PowerShell has been taking more than its fair share of my time of late and I need redress the balance a bit – just not quite yet.

Powershell and redirection.

I’ve been working on my hyper-V library for codeplex and this has separate files for every command, and then to keep the start-up process for the module manageable these are merged together – I have a very short script to do this . All the constants from the top of the files get grouped together, at the top of the final file, but basically it is getting the files and outputting them to a destination using the > and >> operators . Then I got a mail from Ben who wanted to sign the scripts but found a problem if they saved as “Unicode BigEndian Text”. I hadn’t selected this, but that’s the default for text output from PowerShell. One can use Out-File –encoding ASCII, but that has another undesirable behaviour – it pads (or truncates) text to fit a given width.
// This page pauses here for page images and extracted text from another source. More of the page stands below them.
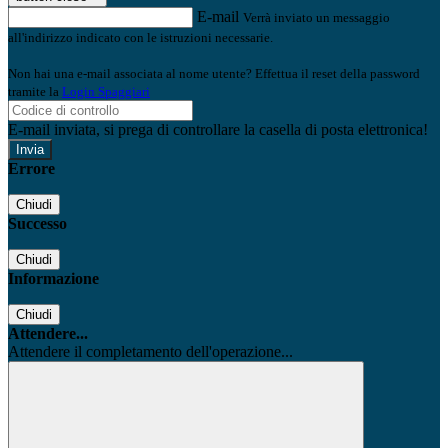
E-mail
Verrà inviato un messaggio
all'indirizzo indicato con le istruzioni necessarie.
Non hai una e-mail associata al nome utente? Effettua il reset della password
tramite la
Login Spaggiari
E-mail inviata, si prega di controllare la casella di posta elettronica!
Errore
Chiudi
Successo
Chiudi
Informazione
Chiudi
Attendere...
Attendere il completamento dell'operazione...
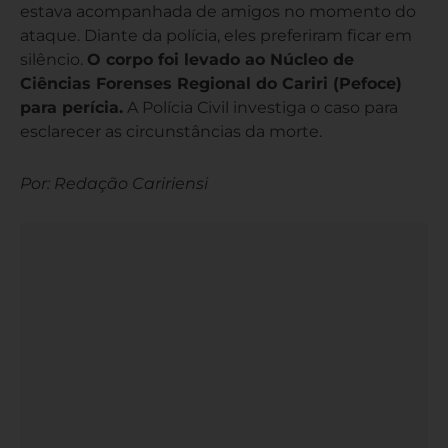
estava acompanhada de amigos no momento do
ataque. Diante da polícia, eles preferiram ficar em
silêncio.
O corpo foi levado ao Núcleo de
Ciências Forenses Regional do Cariri (Pefoce)
para perícia.
A Polícia Civil investiga o caso para
esclarecer as circunstâncias da morte.
Por: Redação Caririensi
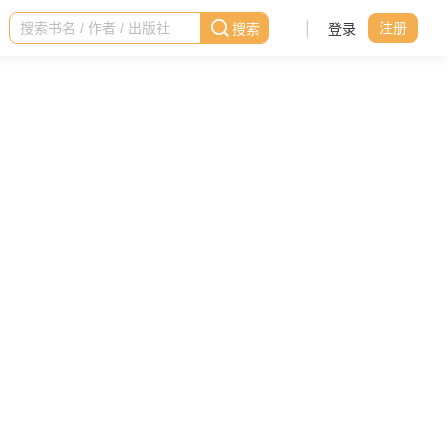
|
登录
注册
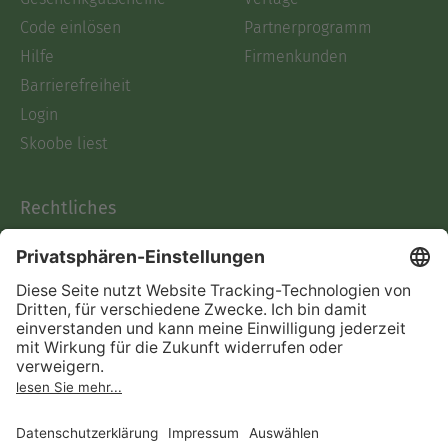
Code einlösen
Partnerprogramm
Hilfe
Firmenkunden
Barrierefreiheit
Login
Skoobe liest
Rechtliches
Datenschutz
AGB
Informationen nach Data
Act
Verträge hier kündigen
Impressum
Vertrag widerrufen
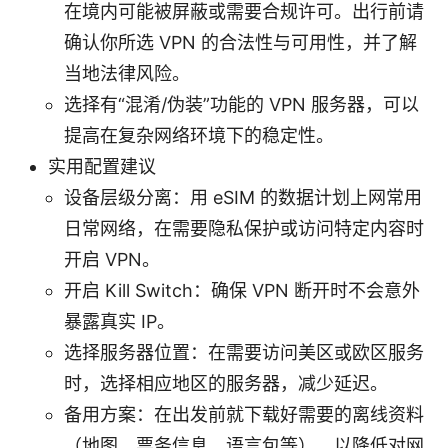
在境内可能被屏蔽或需要合规许可。出行前请
确认你所选 VPN 的合法性与可用性，并了解
当地法律风险。
选择有“混淆/伪装”功能的 VPN 服务器，可以
提高在复杂网络环境下的稳定性。
实用配置建议
设备层级分离：用 eSIM 的数据计划上网常用
日常网络，在需要隐私保护或访问特定内容时
开启 VPN。
开启 Kill Switch：确保 VPN 断开时不会意外
暴露真实 IP。
选择服务器位置：在需要访问美区或欧区服务
时，选择相应地区的服务器，减少延迟。
备用方案：在出发前就下载好需要的离线资料
（地图、票务信息、语言包等），以降低对网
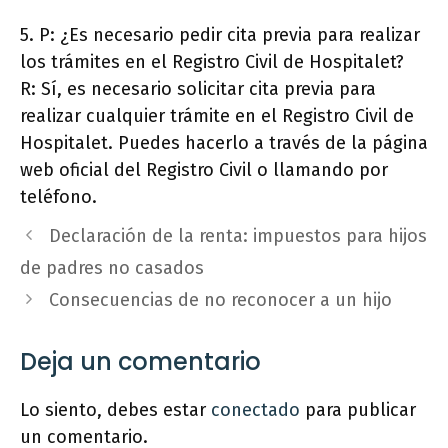
5. P: ¿Es necesario pedir cita previa para realizar
los trámites en el Registro Civil de Hospitalet?
R: Sí, es necesario solicitar cita previa para
realizar cualquier trámite en el Registro Civil de
Hospitalet. Puedes hacerlo a través de la página
web oficial del Registro Civil o llamando por
teléfono.
Declaración de la renta: impuestos para hijos
de padres no casados
Consecuencias de no reconocer a un hijo
Deja un comentario
Lo siento, debes estar
conectado
para publicar
un comentario.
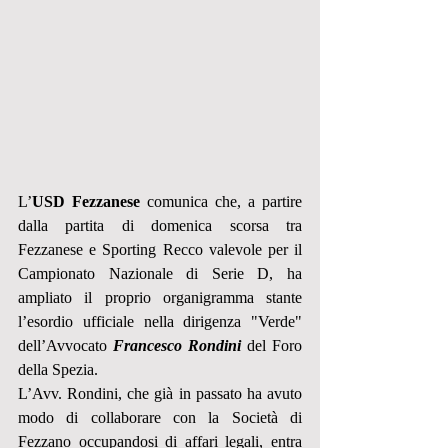
L’
USD Fezzanese
 comunica che, a partire 
dalla partita di domenica scorsa tra 
Fezzanese e Sporting Recco valevole per il 
Campionato Nazionale di Serie D, ha 
ampliato il proprio organigramma stante 
l’esordio ufficiale nella dirigenza "Verde" 
dell’Avvocato 
Francesco Rondini
 del Foro 
della Spezia.
L’Avv. Rondini, che già in passato ha avuto 
modo di collaborare con la Società di 
Fezzano occupandosi di affari legali, entra 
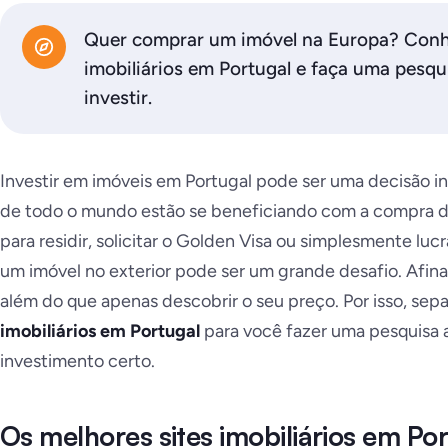
Quer comprar um imóvel na Europa? Conhe
imobiliários em Portugal e faça uma pesq
investir.
Investir em imóveis em Portugal pode ser uma decisão in
de todo o mundo estão se beneficiando com a compra de
para residir, solicitar o Golden Visa ou simplesmente luc
um imóvel no exterior pode ser um grande desafio. Afinal
além do que apenas descobrir o seu preço. Por isso, se
imobiliários em Portugal
para você fazer uma pesquisa 
investimento certo.
Os melhores sites imobiliários em Po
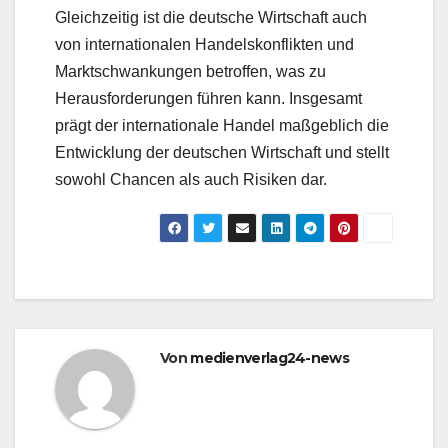
Gleichzeitig ist die deutsche Wirtschaft auch
von internationalen Handelskonflikten und
Marktschwankungen betroffen, was zu
Herausforderungen führen kann. Insgesamt
prägt der internationale Handel maßgeblich die
Entwicklung der deutschen Wirtschaft und stellt
sowohl Chancen als auch Risiken dar.
Von
medienverlag24-news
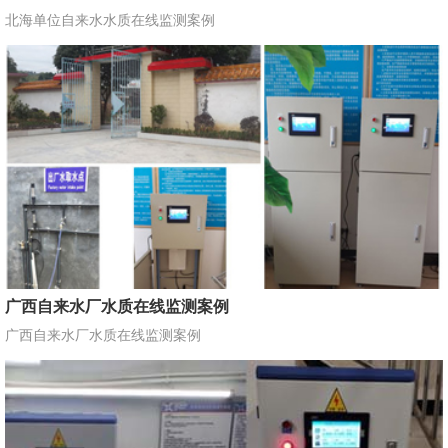
北海单位自来水水质在线监测案例
广西自来水厂水质在线监测案例
广西自来水厂水质在线监测案例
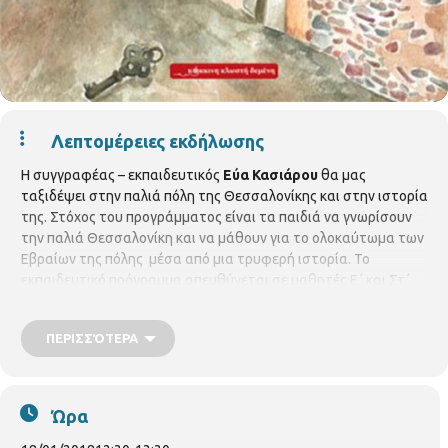
Λεπτομέρειες εκδήλωσης
Η συγγραφέας – εκπαιδευτικός
Εύα Κασιάρου
θα μας
ταξιδέψει στην παλιά πόλη της Θεσσαλονίκης και στην ιστορία
της. Στόχος του προγράμματος είναι τα παιδιά να γνωρίσουν
την παλιά Θεσσαλονίκη και να μάθουν για το ολοκαύτωμα των
Εβραίων της πόλης μέσα από μια τρυφερή ιστορία. Το
εκπαιδευτικό πρόγραμμα απευθύνεται σε μαθητές Ε΄ και Στ΄
τάξης Δημοτικού Σχολείου και θα πραγματοποιηθεί στην
Περιφερειακή Βιβλιοθήκη Χαριλάου (Νικάνορος 3, τηλ. 2310
ΠΕΡΙΣΣΌΤΕΡΑ
324666) σε συνεργασία με τις εκδόσεις Κόκκινη Κλωστή Δεμένη
και σχολεία της περιοχής.
Πέμπτη 18 Ιανουαρίου 2018, στις
12.30 το πρωί
Ώρα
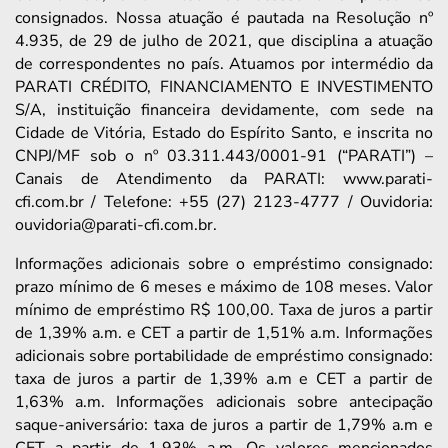
consignados. Nossa atuação é pautada na Resolução nº
4.935, de 29 de julho de 2021, que disciplina a atuação
de correspondentes no país. Atuamos por intermédio da
PARATI CRÉDITO, FINANCIAMENTO E INVESTIMENTO
S/A, instituição financeira devidamente, com sede na
Cidade de Vitória, Estado do Espírito Santo, e inscrita no
CNPJ/MF sob o nº 03.311.443/0001-91 (“PARATI”) –
Canais de Atendimento da PARATI: www.parati-
cfi.com.br / Telefone: +55 (27) 2123-4777 / Ouvidoria:
ouvidoria@parati-cfi.com.br.
Informações adicionais sobre o empréstimo consignado:
prazo mínimo de 6 meses e máximo de 108 meses. Valor
mínimo de empréstimo R$ 100,00. Taxa de juros a partir
de 1,39% a.m. e CET a partir de 1,51% a.m. Informações
adicionais sobre portabilidade de empréstimo consignado:
taxa de juros a partir de 1,39% a.m e CET a partir de
1,63% a.m. Informações adicionais sobre antecipação
saque-aniversário: taxa de juros a partir de 1,79% a.m e
CET a partir de 1,93% a.m. Os valores mencionados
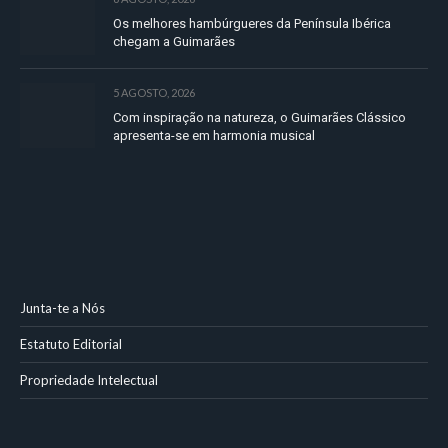
Os melhores hambúrgueres da Península Ibérica
chegam a Guimarães
5 AGOSTO, 2026
Com inspiração na natureza, o Guimarães Clássico
apresenta-se em harmonia musical
Junta-te a Nós
Estatuto Editorial
Propriedade Intelectual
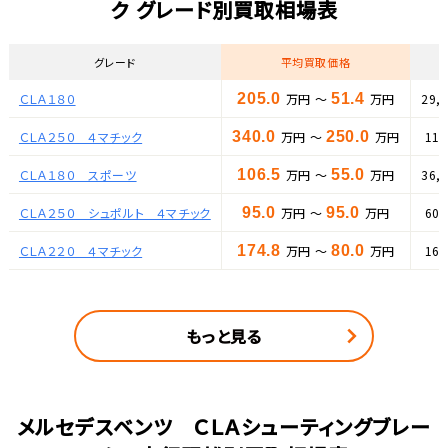
ク グレード別買取相場表
グレード
平均買取価格
ＣＬＡ１８０
205.0
万円 ～
51.4
万円
29,
ＣＬＡ２５０ ４マチック
340.0
万円 ～
250.0
万円
11
ＣＬＡ１８０ スポーツ
106.5
万円 ～
55.0
万円
36,
ＣＬＡ２５０ シュポルト ４マチック
95.0
万円 ～
95.0
万円
60
ＣＬＡ２２０ ４マチック
174.8
万円 ～
80.0
万円
16
もっと見る
メルセデスベンツ ＣＬＡシューティングブレー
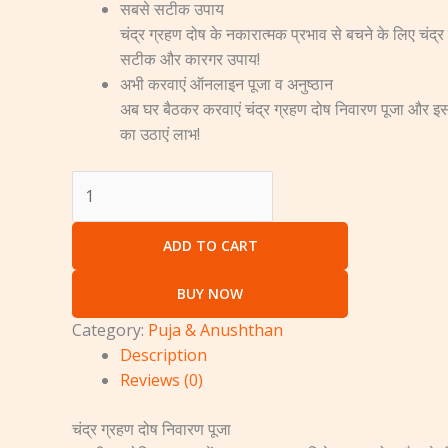
सबसे सटीक उपाय
चंद्र ग्रहण दोष के नकारात्मक प्रभाव से बचने के लिए चंद्
सटीक और कारगर उपाय!
अभी करवाएं ऑनलाइन पूजा व अनुष्ठान
अब घर बैठकर करवाएं चंद्र ग्रहण दोष निवारण पूजा और 
का उठाएं लाभ!
ADD TO CART
BUY NOW
Category:
Puja & Anushthan
Description
Reviews (0)
चंद्र ग्रहण दोष निवारण पूजा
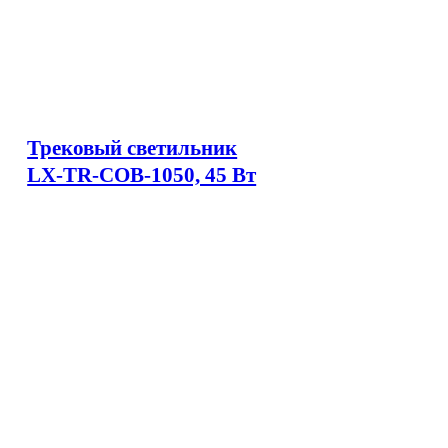
Трековый светильник
LX-TR-COB-1050, 45 Вт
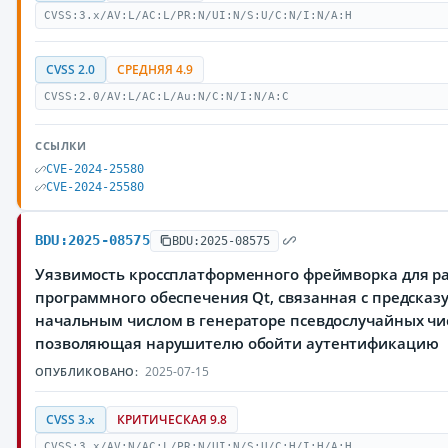
CVSS:3.x/AV:L/AC:L/PR:N/UI:N/S:U/C:N/I:N/A:H
CVSS 2.0
СРЕДНЯЯ 4.9
CVSS:2.0/AV:L/AC:L/Au:N/C:N/I:N/A:C
ССЫЛКИ
CVE-2024-25580
CVE-2024-25580
BDU:2025-08575
BDU:2025-08575
Уязвимость кроссплатформенного фреймворка для р
программного обеспечения Qt, связанная с предска
начальным числом в генераторе псевдослучайных чи
позволяющая нарушителю обойти аутентификацию
2025-07-15
ОПУБЛИКОВАНО:
CVSS 3.x
КРИТИЧЕСКАЯ 9.8
CVSS:3.x/AV:N/AC:L/PR:N/UI:N/S:U/C:H/I:H/A:H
It turns out that – although the help files for Add-Content and Set-Content don’t mention it, both take –encoding  so > can be replaced with | Set-Content –encoding ASCII filename and  >> can be replaced with | Add-Content –encoding ASCII filename.

Pretty printing XML

Ben’s mail was rather timely because I had parked a problem with XML. I wrote about writing MAML Help files some while back and I’m still using InfoPath to do the job: the formatting is wantonly nasty. So I wanted to reformat the files they were vaguely readable, and went and found various articles about how to do it (I think I ended up adapting this code of James’s but I wish now I’d kept the link to be sure I’m assigning credit correctly)

function Format-XML {Param ([string]$xmlfile)
  $Doc=New-Object system.xml.xmlDataDocument
  $doc.Load((Resolve-Path $xmlfile))
$writer=New-Object system.xml.xmltextwriter($sw)
  $writer.Formatting = [System.xml.formatting]::Indented

Of course I use > to redirect this to a file and it did not work if I used | clip and pasted it into notepad all was well. Eventually it dawned on me that the first line of the file was
<?xml version="1.0" encoding="UTF-8"?>

And of course I was creating unicode files so … | Set-Content –encoding UTF8 and it all works. So I had my  nicely format XML files providing help. And the next post will explain what it was all for.

Comments (1)

  1. Tom says:

    Fantastic tip, thank you so much. I query Windows Mobile CSPs’ a fair bit which outputs to an XML file. After I upgraded to Windows 7, the output of these files was one long continuous string of text which was not very easy on the eye.

    This function quickly structures the XML in a nice easy to read format.